Encontraron a los asaltados en medio del bosque, atados a troncos de árboles, al amparo únicamente de la noche. Los salteadores habían huido al ver venir los hachones. Entre todos sobresalía uno por ser el más hermoso. El mesonero lo iluminó, gritando a voz en cuello:

—¡Les dije que hoy nos visitan los ángeles!

Y de inmediato las tres que vestían de varones lo reconocieron: era el falso Rafael. Los ladrones le habían robado casi todas sus ropas, y lo habían golpeado con saña, pero al ver a las tres mujeres amigas aproximársele, sonrió de alegría. En breve estuvieron de vuelta en el mesón, consiguieron ropas para Rafael y por fin cerraron los ojos para descansar lo que restaba de la noche.

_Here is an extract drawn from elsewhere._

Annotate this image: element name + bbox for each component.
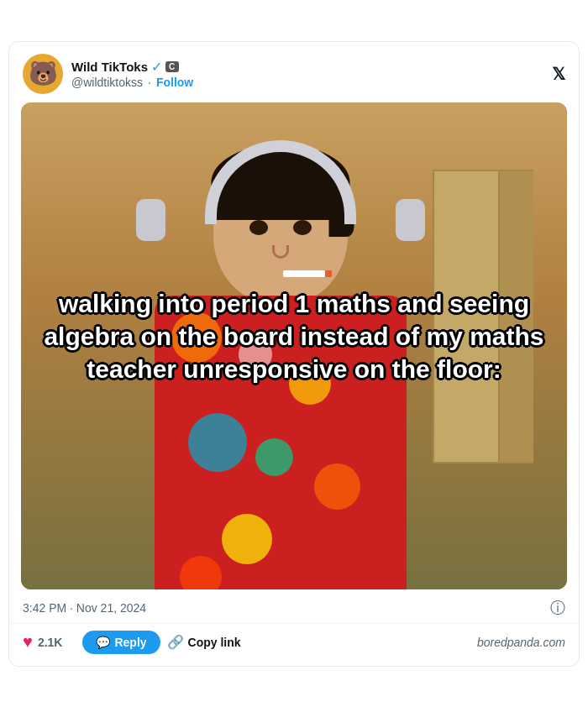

Muy temprano dejaron el lugar y, casi reventando a sus caballos, llegaron a Barcelona al caer la noche. Ahí esperaron dos días a que se cumpliera la fecha acordada con el falso Marco Antonio, lo encontraron en el lugar convenido y de inmediato tomaron la embarcación donde él había arreglado su pasaje a Argel, y se cuenta que hasta la fecha viven los cinco muy mondos y lirondos en aquella bella ciudad, donde nadie les castiga, reprende, desvalija u obliga a violencias por haber nacido hijos de moros.